● **Records to process**:

_____

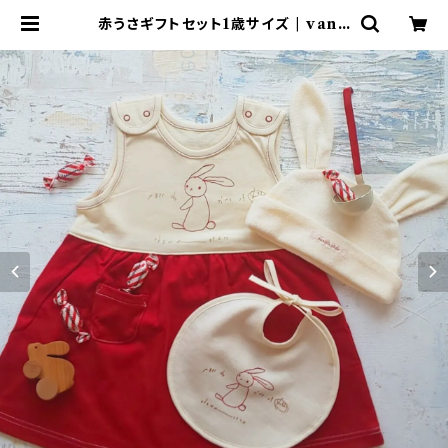
赤うさギフトセット1歳サイズ | vanil
lachair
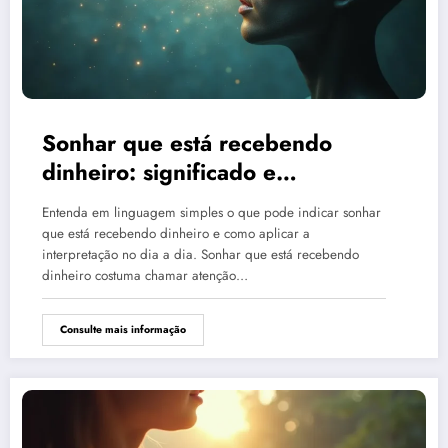
Sonhar que está recebendo
dinheiro: significado e
interpretação
Entenda em linguagem simples o que pode indicar sonhar
que está recebendo dinheiro e como aplicar a
interpretação no dia a dia. Sonhar que está recebendo
dinheiro costuma chamar atenção…
Consulte mais informação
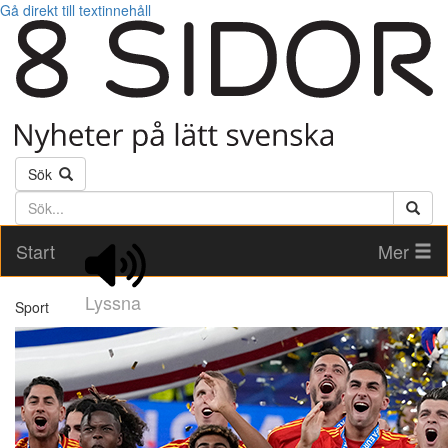
Gå direkt till textinnehåll
Sök
Söktext
Start
Mer
Lyssna
Sport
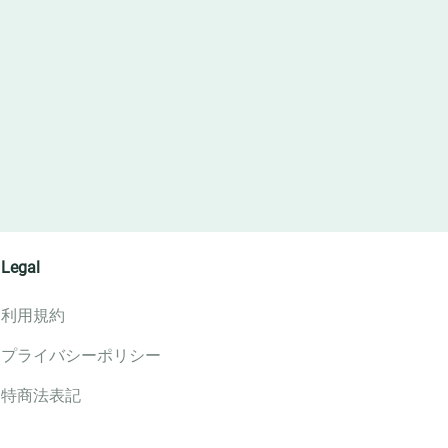
Legal
利用規約
プライバシーポリシー
特商法表記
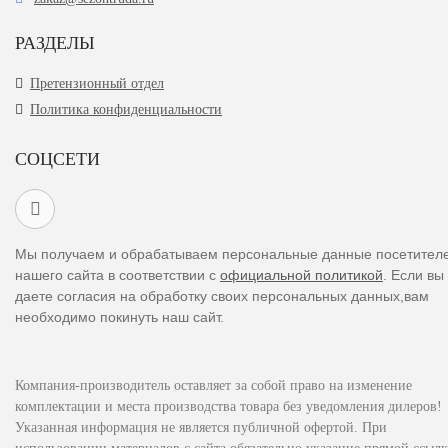
РАЗДЕЛЫ
Претензионный отдел
Политика конфиденциальности
СОЦСЕТИ
Мы получаем и обрабатываем персональные данные посетител
нашего сайта в соответствии с
официальной политикой
. Если вы
даете согласия на обработку своих персональных данных,вам
необходимо покинуть наш сайт.
Компания-производитель оставляет за собой право на изменение
комплектации и места производства товара без уведомления дилеров!
Указанная информация не является публичной офертой. При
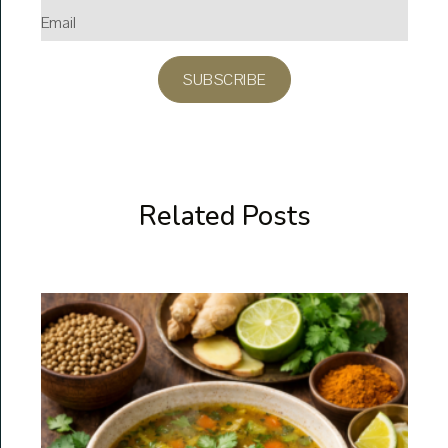
SUBSCRIBE
Related Posts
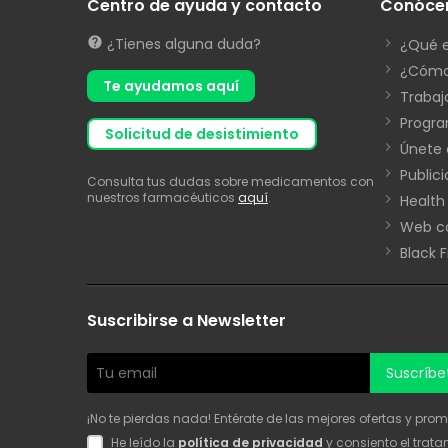
Centro de ayuda y contacto
Conóce
¿Tienes alguna duda?
¿Qué 
¿Cómo
Te ayudamos aquí
Trabaj
Progra
solicitud de desistimiento
Únete 
Public
Consulta tus dudas sobre medicamentos con
nuestros farmacéuticos
aquí
.
Health
Web co
Black 
Suscribirse a Newsletter
Suscríbe
¡No te pierdas nada! Entérate de las mejores ofertas y pro
He leído la
política de privacidad
y consiento el trat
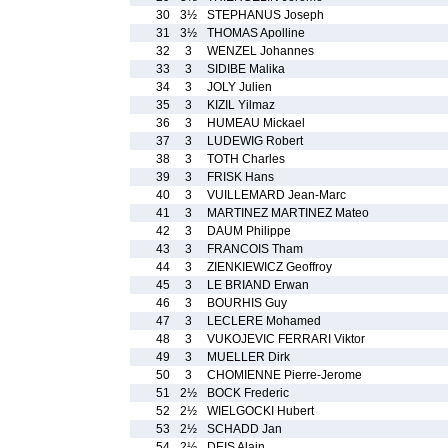
30
3½
STEPHANUS Joseph
31
3½
THOMAS Apolline
32
3
WENZEL Johannes
33
3
SIDIBE Malika
34
3
JOLY Julien
35
3
KIZIL Yilmaz
36
3
HUMEAU Mickael
37
3
LUDEWIG Robert
38
3
TOTH Charles
39
3
FRISK Hans
40
3
VUILLEMARD Jean-Marc
41
3
MARTINEZ MARTINEZ Mateo
42
3
DAUM Philippe
43
3
FRANCOIS Tham
44
3
ZIENKIEWICZ Geoffroy
45
3
LE BRIAND Erwan
46
3
BOURHIS Guy
47
3
LECLERE Mohamed
48
3
VUKOJEVIC FERRARI Viktor
49
3
MUELLER Dirk
50
3
CHOMIENNE Pierre-Jerome
51
2½
BOCK Frederic
52
2½
WIELGOCKI Hubert
53
2½
SCHADD Jan
54
2½
DEIS Alain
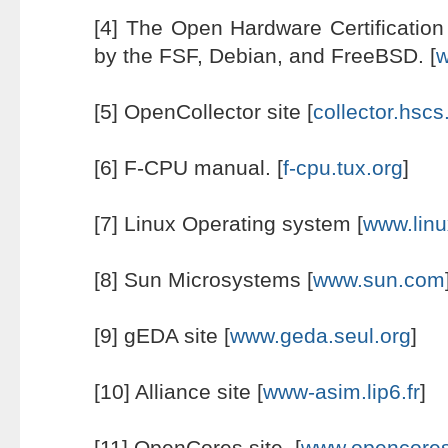
[4] The Open Hardware Certificatio
by the FSF, Debian, and FreeBSD. [
w
[5] OpenCollector site [
collector.hsc
[6] F-CPU manual. [
f-cpu.tux.org
]
[7] Linux Operating system [
www.linu
[8] Sun Microsystems [
www.sun.com
[9] gEDA site [
www.geda.seul.org
]
[10] Alliance site [
www-asim.lip6.fr
]
[11] OpenCores site. [
www.opencores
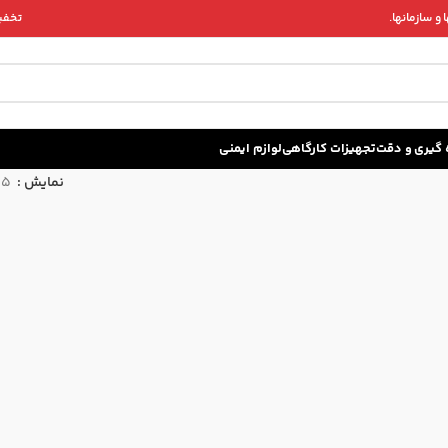
و سازمانها.
تخفیف 
زه گيری و دقت
تجهیزات کارگاهی
لوازم ایمنی
نمایش
15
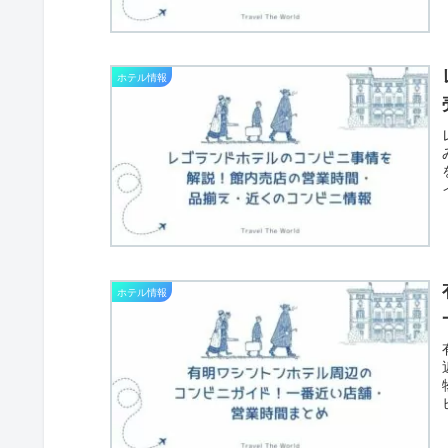
ホテル情報
ホテル情報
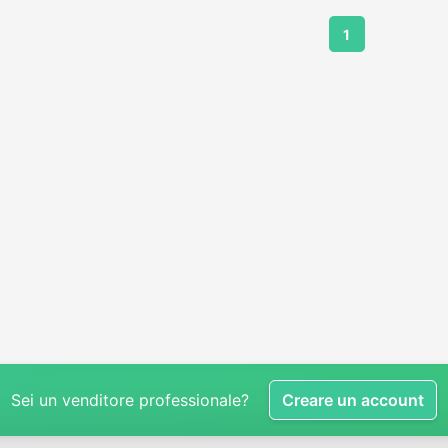
1
Sei un venditore professionale?
Creare un account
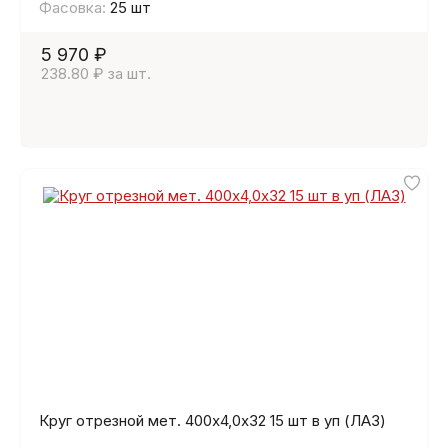
Фасовка:
25 шт
5 970 ₽
238.80 ₽ за шт.
Круг отрезной мет. 400х4,0х32 15 шт в уп (ЛАЗ)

_____

● **The task**:
State how many lines of the listing include the word "recebendo". Reply with the number alone.

● **Exercise response**:
3